Didn't let Aunt May stay
Didn't let Sam keep the baby
Allowed Brady to play hockey
Opened the door
Left the party early (around the time Malcolm touched my butt.)
Did NOT save Yvonne
and Danced with Derek

I actually liked this ending a lot.

With this ending, Sam does keep the baby but she remained rather estranged until she grew up a little. She also went to stay with Brady, and Brady calls every week. They visit on holidays and Christmas, and Sam's son (sounds like she's raising him alone) is a delight. Brady has a successful hockey career. Derek is with you. You aren't friends with Judy and there's no mention of any affair whatsoever. The plant is also not that scary, but I didn't spend a lot of time exploring the second time around.

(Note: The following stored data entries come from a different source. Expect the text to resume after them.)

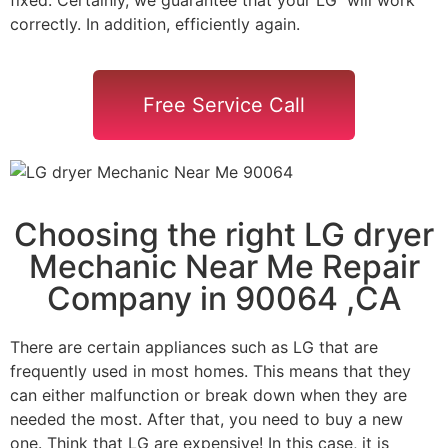
correctly. In addition, efficiently again.
Free Service Call
Choosing the right LG dryer
Mechanic Near Me Repair
Company in 90064 ,CA
There are certain appliances such as LG that are
frequently used in most homes. This means that they
can either malfunction or break down when they are
needed the most. After that, you need to buy a new
one. Think that LG are expensive! In this case, it is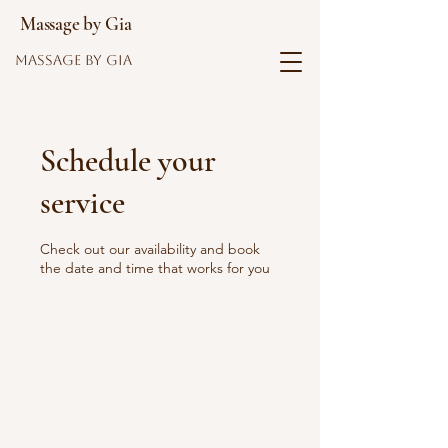
Massage by Gia
Massage by Gia
Schedule your
service
Check out our availability and book
the date and time that works for you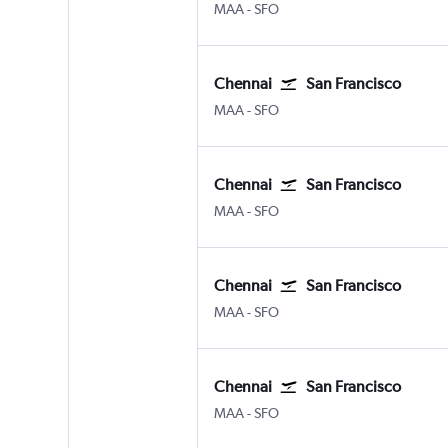
Chennai
San Francisco
MAA
-
SFO
Chennai
San Francisco
Chennai
San Francisco
MAA
-
SFO
Chennai
San Francisco
Chennai
San Francisco
MAA
-
SFO
Chennai
San Francisco
Chennai
San Francisco
MAA
-
SFO
Chennai
San Francisco
Chennai
San Francisco
MAA
-
SFO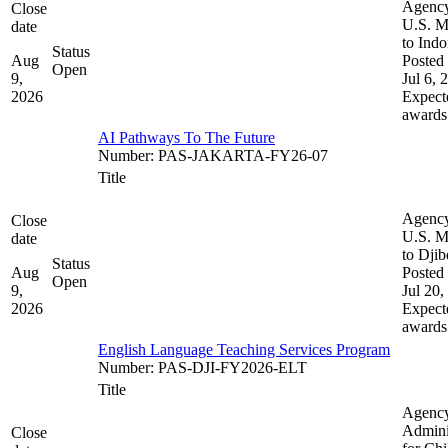
Agenc
Close
U.S. M
date
to Indo
Status
Aug
Posted 
Open
9,
Jul 6, 
2026
Expect
awards
AI Pathways To The Future
Number
:
PAS-JAKARTA-FY26-07
Title
Agenc
Close
U.S. M
date
to Djib
Status
Aug
Posted 
Open
9,
Jul 20,
2026
Expect
awards
English Language Teaching Services Program
Number
:
PAS-DJI-FY2026-ELT
Title
Agenc
Admini
Close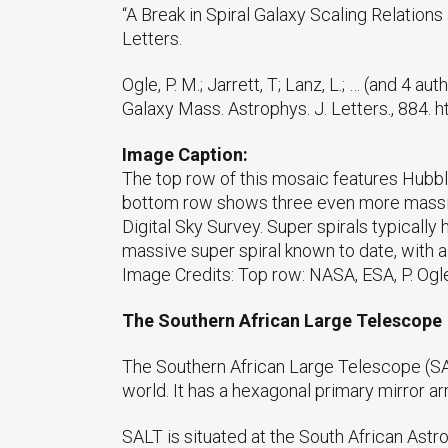
“A Break in Spiral Galaxy Scaling Relations 
Letters.
Ogle, P. M.; Jarrett, T; Lanz, L.; … (and 4 a
Galaxy Mass. Astrophys. J. Letters., 884.
Image Caption:
The top row of this mosaic features Hubbl
bottom row shows three even more massive 
Digital Sky Survey. Super spirals typicall
massive super spiral known to date, with a 
Image Credits: Top row: NASA, ESA, P. Ogl
The Southern African Large Telescope
The Southern African Large Telescope (SAL
world. It has a hexagonal primary mirror a
SALT is situated at the South African Astr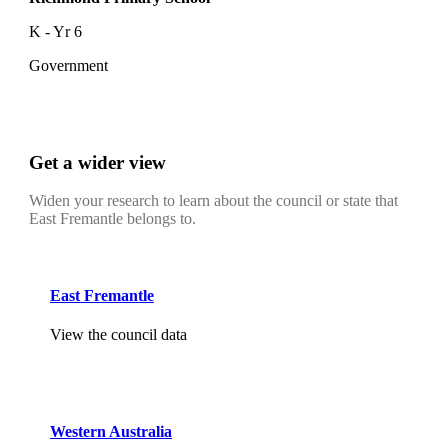
K - Yr 6
Government
Get a wider view
Widen your research to learn about the council or state that
East Fremantle belongs to.
East Fremantle
View the council data
Western Australia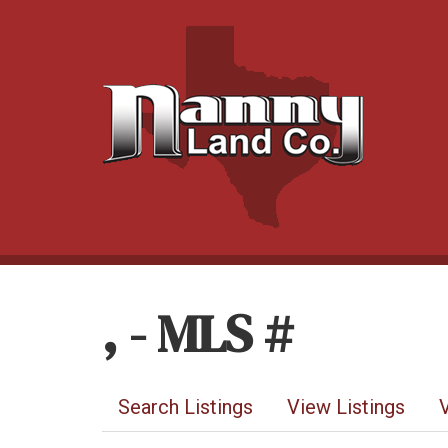
, - MLS #
Search Listings
View Listings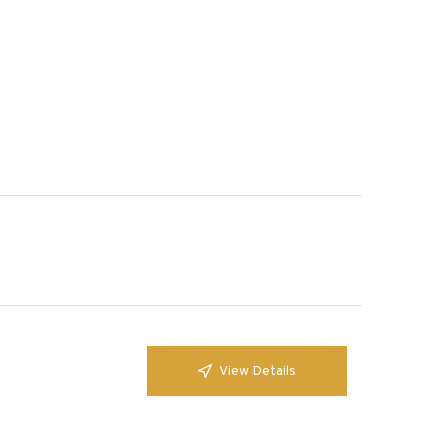
View Details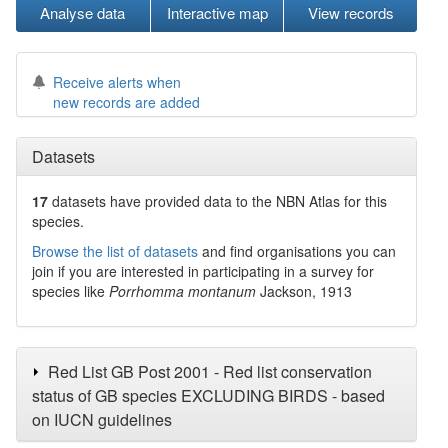
Analyse data
Interactive map
View records
Receive alerts when
new records are added
Datasets
17
datasets have
provided data to the NBN Atlas for this
species.
Browse the list of datasets
and find organisations you can
join if you are interested in participating in a survey for
species like
Porrhomma montanum
Jackson, 1913
Red List GB Post 2001 - Red list conservation
status of GB species EXCLUDING BIRDS - based
on IUCN guidelines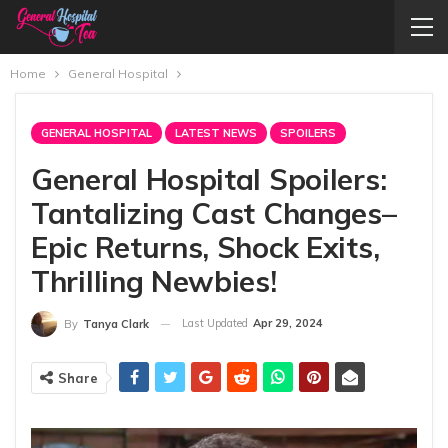
Home
General Hospital
GENERAL HOSPITAL
LATEST NEWS
SPOILERS
General Hospital Spoilers:
Tantalizing Cast Changes–
Epic Returns, Shock Exits,
Thrilling Newbies!
Last Updated
Apr 29, 2024
By
Tanya Clark
Share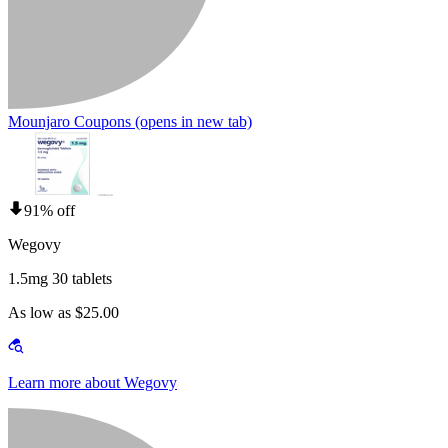
Mounjaro Coupons
(opens in new tab)
91% off
Wegovy
1.5mg 30 tablets
As low as $25.00
Learn more about Wegovy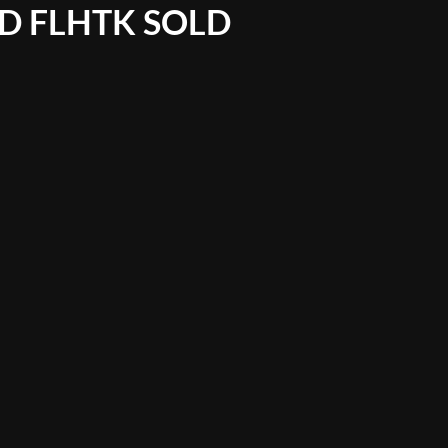
ED FLHTK SOLD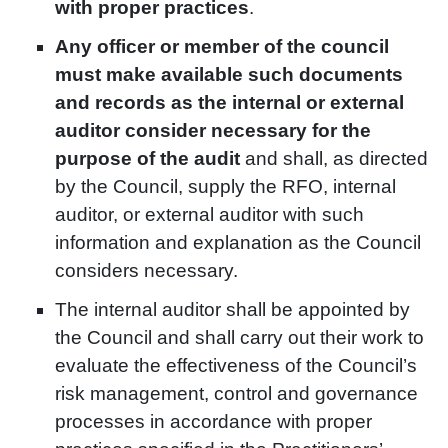
with proper practices
.
Any officer or member of the council
must make available such documents
and records as the internal or external
auditor consider necessary for the
purpose of the audit
and shall, as directed
by the Council, supply the RFO, internal
auditor, or external auditor with such
information and explanation as the Council
considers necessary.
The internal auditor shall be appointed by
the Council and shall carry out their work to
evaluate the effectiveness of the Council’s
risk management, control and governance
processes in accordance with proper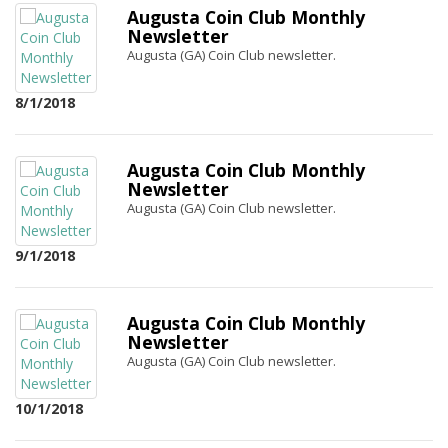
Augusta Coin Club Monthly
Newsletter
Augusta (GA) Coin Club newsletter.
8/1/2018
Augusta Coin Club Monthly
Newsletter
Augusta (GA) Coin Club newsletter.
9/1/2018
Augusta Coin Club Monthly
Newsletter
Augusta (GA) Coin Club newsletter.
10/1/2018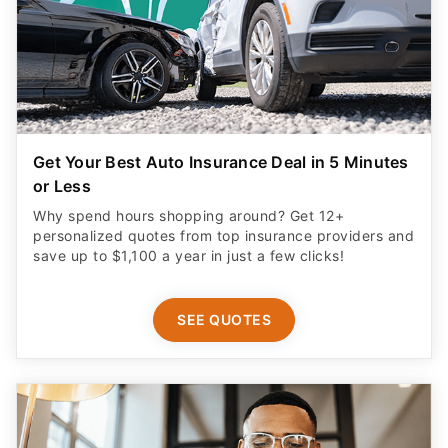
Get Your Best Auto Insurance Deal in 5 Minutes
or Less
Why spend hours shopping around? Get 12+
personalized quotes from top insurance providers and
save up to $1,100 a year in just a few clicks!
SEE QUOTES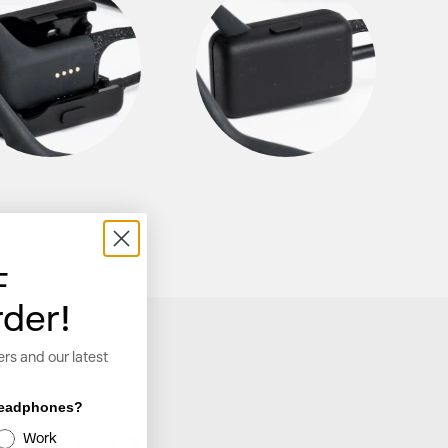
F
rder!
ers and our latest
 headphones?
Work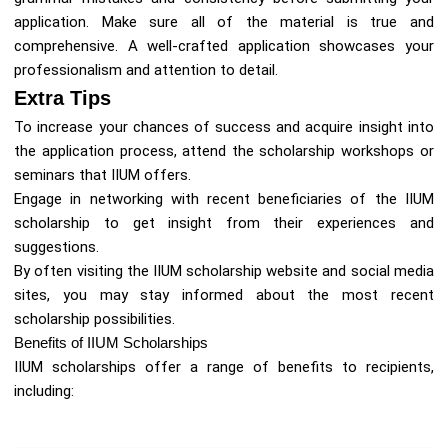
application. Make sure all of the material is true and
comprehensive. A well-crafted application showcases your
professionalism and attention to detail.
Extra Tips
To increase your chances of success and acquire insight into
the application process, attend the scholarship workshops or
seminars that IIUM offers.
Engage in networking with recent beneficiaries of the IIUM
scholarship to get insight from their experiences and
suggestions.
By often visiting the IIUM scholarship website and social media
sites, you may stay informed about the most recent
scholarship possibilities.
Benefits of IIUM Scholarships
IIUM scholarships offer a range of benefits to recipients,
including: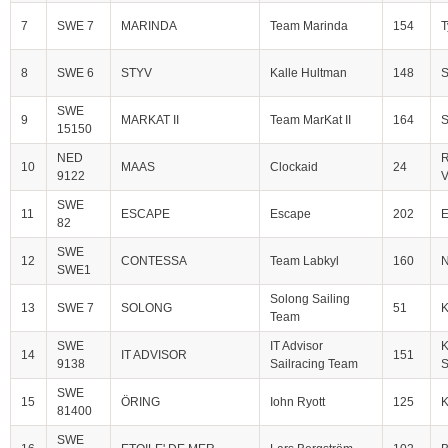
7
SWE 7
MARINDA
Team Marinda
154
T
8
SWE 6
STYV
Kalle Hultman
148
S
SWE
9
MARKAT II
Team MarKat II
164
S
15150
NED
R
10
MAAS
Clockaid
24
9122
V
SWE
11
ESCAPE
Escape
202
E
82
SWE
12
CONTESSA
Team Labkyl
160
N
SWE1
Solong Sailing
13
SWE 7
SOLONG
51
Team
SWE
IT Advisor
K
14
IT ADVISOR
151
9138
Sailracing Team
S
SWE
15
ÖRING
Iohn Ryott
125
81400
SWE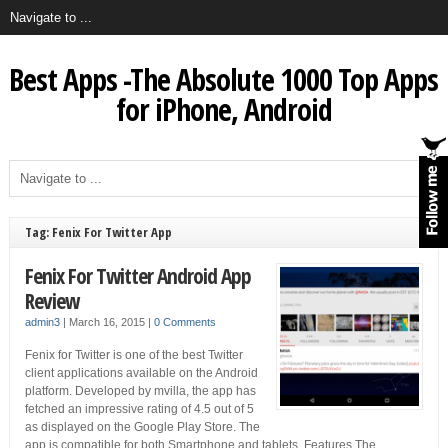
Best Apps -The Absolute 1000 Top Apps
for iPhone, Android
Tag: Fenix For Twitter App
Fenix For Twitter Android App
Review
admin3
|
March 16, 2015
|
0 Comments
Fenix for Twitter is one of the best Twitter
client applications available on the Android
platform. Developed by mvilla, the app has
fetched an impressive rating of 4.5 out of 5
as displayed on the Google Play Store. The
app is compatible for both Smartphone and tablets. Features The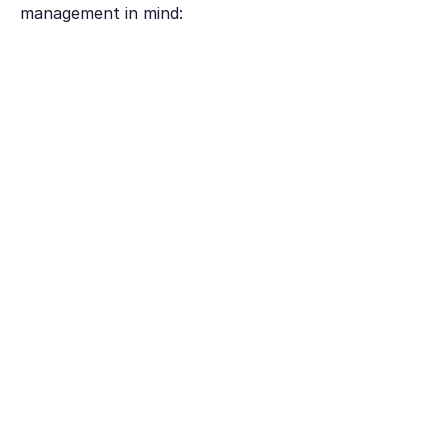
management in mind: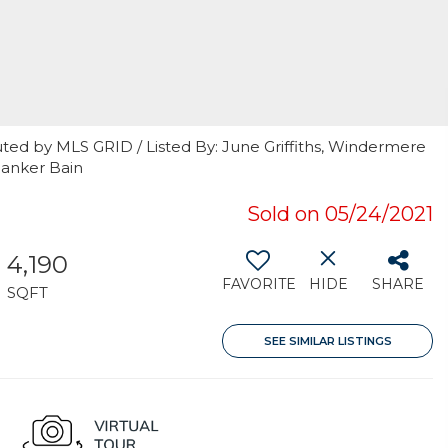
ted by MLS GRID / Listed By: June Griffiths, Windermere
Banker Bain
Sold on 05/24/2021
4,190
FAVORITE
HIDE
SHARE
SQFT
SEE SIMILAR LISTINGS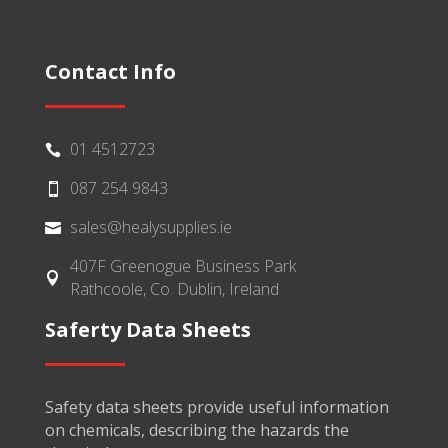
Contact Info
01 4512723

087 254 9843

sales@healysupplies.ie

407F Greenogue Business Park

Rathcoole, Co. Dublin, Ireland
Saferty Data Sheets
Safety data sheets provide useful information
on chemicals, describing the hazards the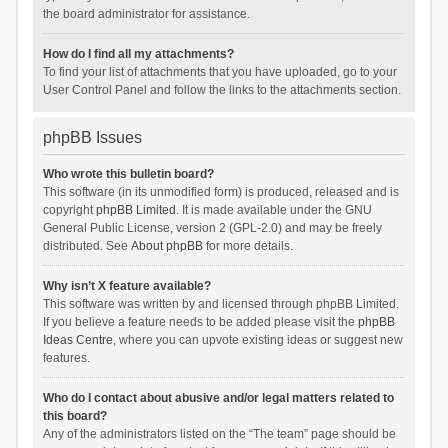
the board administrator for assistance.
How do I find all my attachments?
To find your list of attachments that you have uploaded, go to your
User Control Panel and follow the links to the attachments section.
phpBB Issues
Who wrote this bulletin board?
This software (in its unmodified form) is produced, released and is
copyright
phpBB Limited
. It is made available under the GNU
General Public License, version 2 (GPL-2.0) and may be freely
distributed. See
About phpBB
for more details.
Why isn’t X feature available?
This software was written by and licensed through phpBB Limited.
If you believe a feature needs to be added please visit the
phpBB
Ideas Centre
, where you can upvote existing ideas or suggest new
features.
Who do I contact about abusive and/or legal matters related to
this board?
Any of the administrators listed on the “The team” page should be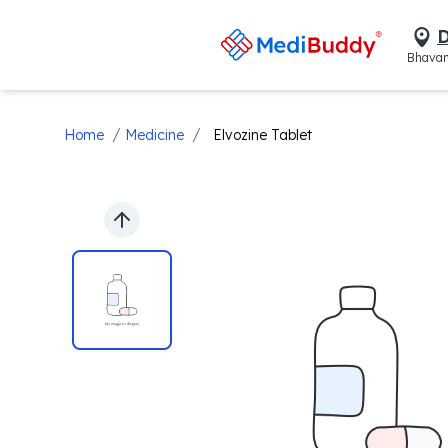
D
Bhavan
/
/
Home
Medicine
Elvozine Tablet
Previous slide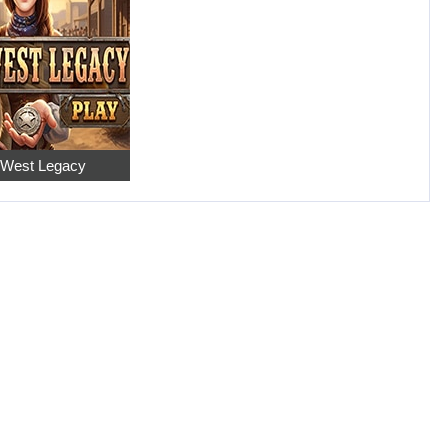
 West Legacy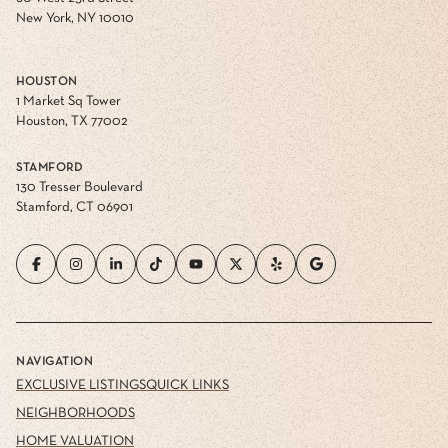
New York, NY 10010
HOUSTON
1 Market Sq Tower
Houston, TX 77002
STAMFORD
130 Tresser Boulevard
Stamford, CT 06901
NAVIGATION
EXCLUSIVE LISTINGS
QUICK LINKS
NEIGHBORHOODS
HOME VALUATION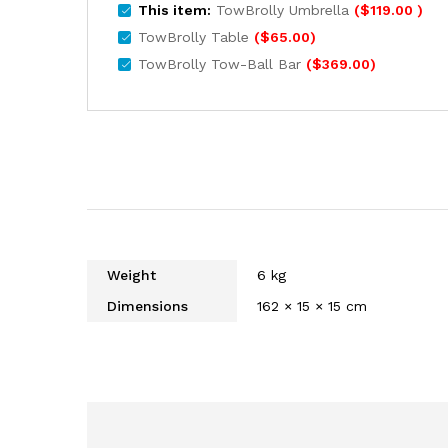
This item:
TowBrolly Umbrella
(
$
119.00
)
TowBrolly Table
(
$
65.00
)
TowBrolly Tow-Ball Bar
(
$
369.00
)
Weight
6 kg
Dimensions
162 × 15 × 15 cm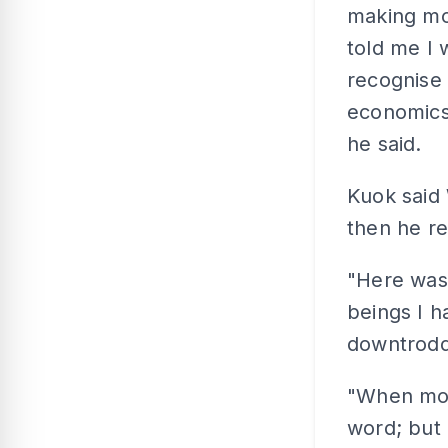
making mo
told me I 
recognise 
economics,
he said.
Kuok said 
then he re
"Here was
beings I h
downtrod
"When mot
word; but 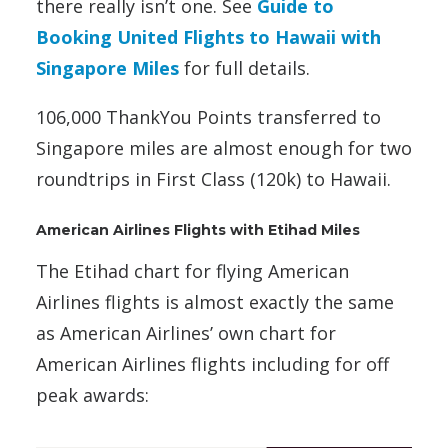
there really isn’t one. See
Guide to
Booking United Flights to Hawaii with
Singapore Miles
for full details.
106,000 ThankYou Points transferred to
Singapore miles are almost enough for two
roundtrips in First Class (120k) to Hawaii.
American Airlines Flights with Etihad Miles
The Etihad chart for flying American
Airlines flights is almost exactly the same
as American Airlines’ own chart for
American Airlines flights including for off
peak awards: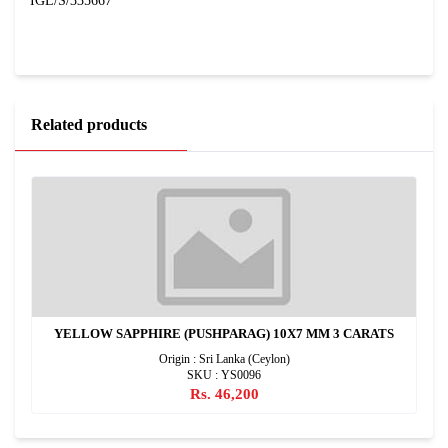
IGL/S/335667
Related products
YELLOW SAPPHIRE (PUSHPARAG) 10X7 MM 3 CARATS
Origin : Sri Lanka (Ceylon)
SKU : YS0096
Rs. 46,200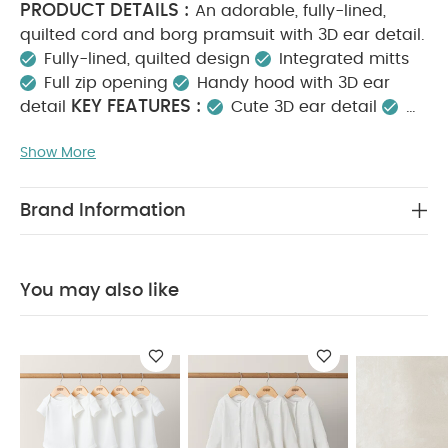
PRODUCT DETAILS :
An adorable, fully-lined,
quilted cord and borg pramsuit with 3D ear detail.
Fully-lined, quilted design
Integrated mitts
Full zip opening
Handy hood with 3D ear
KEY FEATURES :
detail
Cute 3D ear detail
Fully lined and quilted for warmth
Easy zip
Show More
MATERIAL COMPOSITION :
fastening
Shell
and Lining: 100% Cotton
Upper Shell, Hood
Lining, Sleeve Lining and Filling: 100% Polyester
Brand Information
CARE INSTRUCTIONS :
Machine washable at
40°C
Do not bleach
Cool tumble dry
Cool
iron
Do not dry clean
Wash dark colours
You may also like
SAFETY
separately
Wash & iron inside out
INFORMATION :
Keep away from fire
You May
Also Like:
5 pack White Organic Short-sleeved Bodysuits
Organic Sleepsuits (Set of 3) - White
Borg Moccasin
Booties
White Shorts
5 Pack Bear Short Sleeved Bodysuits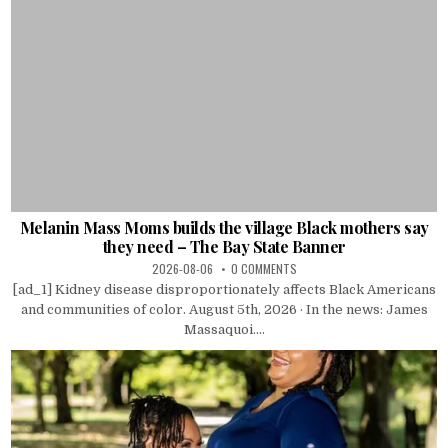
Melanin Mass Moms builds the village Black mothers say
they need – The Bay State Banner
2026-08-06
0 COMMENTS
[ad_1] Kidney disease disproportionately affects Black Americans
and communities of color. August 5th, 2026 · In the news: James
Massaquoi....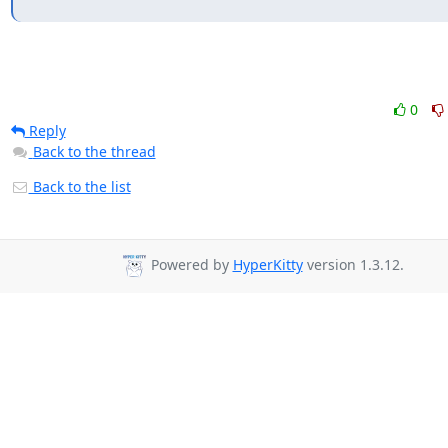
0
Reply
Back to the thread
Back to the list
Powered by
HyperKitty
version 1.3.12.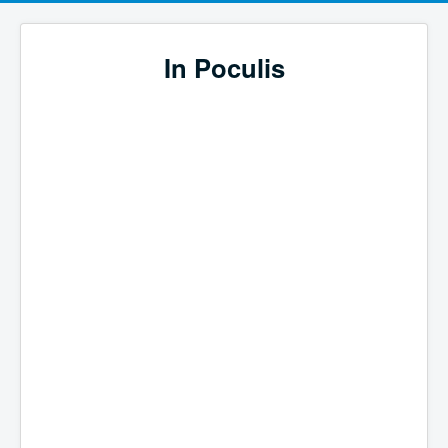
In Poculis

If you choose not to save Yvonne, Elaine experiences a moment of "maturity" I would say. The house certainly reacts that way, it becomes really still and it doesn't feel "drained" or foreboding. The text reads something like "Yvonne never had a life. Brady and Sam do. It was hard, but Elaine walks away from the room and takes a moment to collect herself, wishing the phone would ring or something to remind her of the present.

I might go back and replay the game completely as she re-selects the same choice over and over again. I wonder what the game would do -- considering the plant/house seems to grow more ominous the more you redo the choices.

I have been a longtime lurker of jayisgames and I never though this would be the game that finally broke my silence on this site! I thoroughly enjoyed it and it gave me a lot of food for thought.